Campanella’s ‘Brooklyn’ takes long look at author’s hometown

Thomas J. Campanella, MLA ’91, associate professor of city and regional planning, takes a long and engaging look at his hometown in “Brooklyn: The Once and Future City” (2019), a book that features the characters, places and infrastructure of a city that has had its share of ups and downs in 400 years.

The book, released Sept. 10, was an eight-year labor of love for Campanella, who now splits his time between Ithaca and his boyhood home in south Brooklyn’s Marine Park neighborhood. As such, it unveils many hidden gems buried in Brooklyn’s rich history.

These gems include Deborah Moody, a 17th-century planner who created the town of Gravesend, among the first in America to guarantee religious freedom; ill-fated efforts to create a deep-water seaport in Jamaica Bay and the world’s greatest pleasure dome at Coney Island; and New York City’s first municipal airport. There are detailed descriptions of racetracks and amusement parks, as well as highways and housing projects.

Brooklyn’s continuously evolving population is well documented here, from Native Americans and Dutch traders to throngs of European immigrants who carved out neighborhoods of their own, and from a middle-class mass exodus in the 1970s and ’80s to today’s gentrification.

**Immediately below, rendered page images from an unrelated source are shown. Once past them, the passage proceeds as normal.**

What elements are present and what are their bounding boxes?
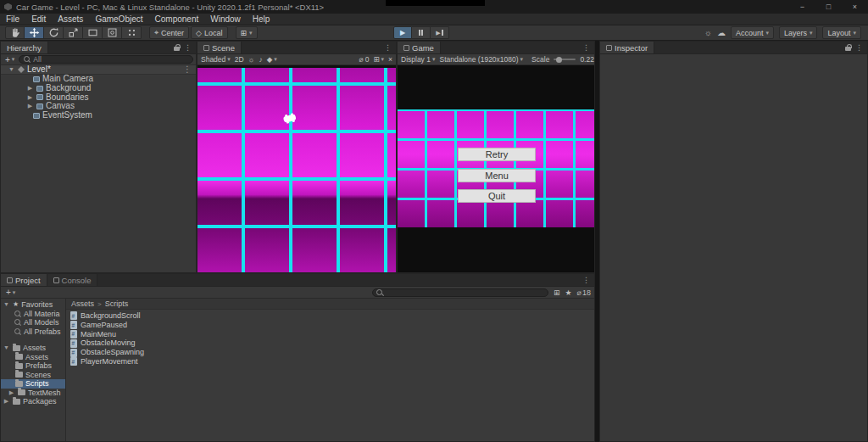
favorites-star-icon[interactable]: ★	[565, 288, 571, 297]
hidden-packages-count[interactable]: ⌀ 18	[577, 288, 591, 297]
lock-icon[interactable]	[845, 44, 851, 51]
effects-dropdown[interactable]: ◆ ▾	[267, 55, 277, 64]
panel-menu-icon[interactable]: ⋮	[855, 43, 863, 52]
folder-textmesh[interactable]: ▶ TextMesh	[1, 389, 65, 398]
asset-labels-icon[interactable]: ⊞	[554, 288, 560, 297]
menu-window[interactable]: Window	[204, 14, 247, 25]
rect-tool-icon[interactable]	[83, 26, 103, 39]
rotation-toggle[interactable]: ◇ Local	[191, 26, 227, 39]
menu-gameobject[interactable]: GameObject	[89, 14, 148, 25]
folder-icon	[13, 399, 20, 405]
hidden-objects-toggle[interactable]: ⌀ 0	[359, 55, 370, 64]
effects-icon: ◆	[267, 55, 273, 64]
tab-console[interactable]: Console	[47, 274, 98, 286]
step-button[interactable]: ▶	[431, 26, 449, 39]
panel-menu-icon[interactable]: ⋮	[582, 43, 590, 52]
transform-tool-icon[interactable]	[103, 26, 122, 39]
script-file-mainmenu[interactable]: MainMenu	[66, 330, 594, 339]
pause-button[interactable]	[412, 26, 431, 39]
play-button[interactable]: ▶	[393, 26, 412, 39]
script-file-gamepaused[interactable]: GamePaused	[66, 321, 594, 330]
account-dropdown[interactable]: Account ▾	[731, 26, 774, 39]
breadcrumb-scripts[interactable]: Scripts	[105, 299, 129, 308]
hierarchy-item-background[interactable]: ▶ Background	[1, 84, 196, 93]
script-file-backgroundscroll[interactable]: BackgroundScroll	[66, 311, 594, 321]
scene-view-panel: Scene ⋮ Shaded ▾ 2D ☼ ♪ ◆ ▾ ⌀ 0	[197, 41, 397, 273]
search-scope-label: All	[33, 55, 41, 64]
hierarchy-item-main-camera[interactable]: Main Camera	[1, 75, 196, 84]
project-search-input[interactable]	[372, 288, 548, 297]
scene-menu-icon[interactable]: ⋮	[183, 65, 196, 74]
scale-slider-knob[interactable]	[556, 57, 562, 63]
cloud-collab-icon[interactable]: ☁	[717, 28, 726, 37]
panel-menu-icon[interactable]: ⋮	[582, 276, 590, 284]
tab-game[interactable]: Game	[398, 42, 441, 53]
game-viewport[interactable]: Retry Menu Quit	[398, 65, 594, 272]
favorite-all-prefabs[interactable]: All Prefabs	[1, 327, 65, 337]
pivot-toggle[interactable]: ⌖ Center	[149, 26, 189, 39]
progress-activity-icon[interactable]: ☼	[704, 28, 712, 37]
assets-root[interactable]: ▼ Assets	[1, 344, 65, 353]
game-retry-button[interactable]: Retry	[458, 148, 536, 161]
aspect-dropdown[interactable]: Standalone (1920x1080) ▾	[439, 55, 523, 64]
scene-viewport[interactable]	[198, 65, 396, 272]
hierarchy-item-boundaries[interactable]: ▶ Boundaries	[1, 93, 196, 103]
hierarchy-item-canvas[interactable]: ▶ Canvas	[1, 102, 196, 111]
minimize-button[interactable]: −	[789, 0, 815, 14]
favorites-root[interactable]: ▼ ★ Favorites	[1, 300, 65, 310]
panel-menu-icon[interactable]: ⋮	[384, 43, 392, 52]
custom-tool-icon[interactable]	[122, 26, 142, 39]
folder-scenes[interactable]: Scenes	[1, 371, 65, 380]
folder-assets[interactable]: Assets	[1, 353, 65, 362]
folder-scripts-selected[interactable]: Scripts	[1, 379, 65, 389]
layout-dropdown[interactable]: Layout ▾	[822, 26, 861, 39]
menu-assets[interactable]: Assets	[52, 14, 89, 25]
maximize-button[interactable]: □	[815, 0, 842, 14]
display-dropdown[interactable]: Display 1 ▾	[401, 55, 435, 64]
script-file-obstaclespawning[interactable]: ObstacleSpawning	[66, 348, 594, 357]
tree-collapsed-icon[interactable]: ▶	[26, 93, 34, 103]
menu-file[interactable]: File	[0, 14, 25, 25]
scene-close-icon[interactable]: ×	[388, 55, 392, 64]
packages-root[interactable]: ▶ Packages	[1, 397, 65, 406]
script-file-obstaclemoving[interactable]: ObstacleMoving	[66, 338, 594, 348]
scene-header-level[interactable]: ▼ Level* ⋮	[1, 65, 196, 75]
grid-visibility-dropdown[interactable]: ⊞ ▾	[373, 55, 384, 64]
game-menu-button[interactable]: Menu	[458, 169, 536, 182]
tree-expanded-icon[interactable]: ▼	[8, 65, 15, 74]
menu-help[interactable]: Help	[247, 14, 276, 25]
tree-collapsed-icon[interactable]: ▶	[26, 102, 34, 111]
tab-scene[interactable]: Scene	[198, 42, 242, 53]
script-file-playermovement[interactable]: PlayerMovement	[66, 357, 594, 366]
close-button[interactable]: ×	[842, 0, 868, 14]
tab-hierarchy[interactable]: Hierarchy	[1, 42, 48, 53]
tab-inspector[interactable]: Inspector	[600, 42, 654, 53]
menu-component[interactable]: Component	[149, 14, 205, 25]
hand-tool-icon[interactable]	[5, 26, 25, 39]
scale-slider[interactable]	[554, 59, 576, 60]
scale-tool-icon[interactable]	[64, 26, 83, 39]
move-tool-icon[interactable]	[25, 26, 44, 39]
panel-menu-icon[interactable]: ⋮	[184, 43, 192, 52]
player-car-sprite[interactable]	[282, 113, 298, 124]
menu-edit[interactable]: Edit	[25, 14, 52, 25]
rotate-tool-icon[interactable]	[44, 26, 64, 39]
game-quit-button[interactable]: Quit	[458, 189, 536, 203]
hierarchy-search-input[interactable]: All	[19, 55, 193, 64]
tree-collapsed-icon[interactable]: ▶	[26, 84, 34, 93]
scene-audio-icon[interactable]: ♪	[259, 55, 263, 64]
breadcrumb-assets[interactable]: Assets	[71, 299, 94, 308]
create-object-button[interactable]: + ▾	[3, 55, 16, 64]
hierarchy-item-eventsystem[interactable]: EventSystem	[1, 111, 196, 120]
favorite-all-materials[interactable]: All Materia	[1, 310, 65, 319]
layers-dropdown[interactable]: Layers ▾	[779, 26, 818, 39]
grid-snapping-button[interactable]: ⊞ ▾	[236, 26, 258, 39]
scene-lighting-icon[interactable]: ☼	[248, 55, 255, 64]
create-asset-button[interactable]: + ▾	[4, 288, 17, 297]
folder-prefabs[interactable]: Prefabs	[1, 361, 65, 371]
shading-mode-dropdown[interactable]: Shaded ▾	[201, 55, 231, 64]
2d-toggle[interactable]: 2D	[235, 55, 244, 64]
favorite-all-models[interactable]: All Models	[1, 318, 65, 327]
tab-project[interactable]: Project	[1, 274, 47, 286]
lock-icon[interactable]	[174, 44, 180, 51]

“One of the main goals was to present the city as a memory palace – to show the extraordinary richness of individual places, many of which have long-forgotten or hidden significance,” Campanella said. “The neighborhoods in Brooklyn each have meaning and significance – there are layers of history everywhere.”

This book will appeal to those with a penchant for history and urban development, but Campanella believes it will resonate most strongly with Brooklynites, past and present.

“It was an excavation project to show people what can be found in their backyards,” he said. “It’s for Brooklyn – if people there never look at their street the same way again after reading my book, then I will have done my job.”

After earning his master’s at Cornell in landscape architecture, Campanella received a Ph.D. in urban studies and planning from the Massachusetts Institute of Technology in 1999.

Campanella’s previous books include “The Concrete Dragon: China’s Urban Revolution and What It Means for the World” (2008) and “Republic of Shade: New England and the American Elm” (2003), winner of the Spiro Kostof Award from the Society of Architectural Historians.

Jay Wrolstad is a freelance writer for the College of Architecture, Art and Planning.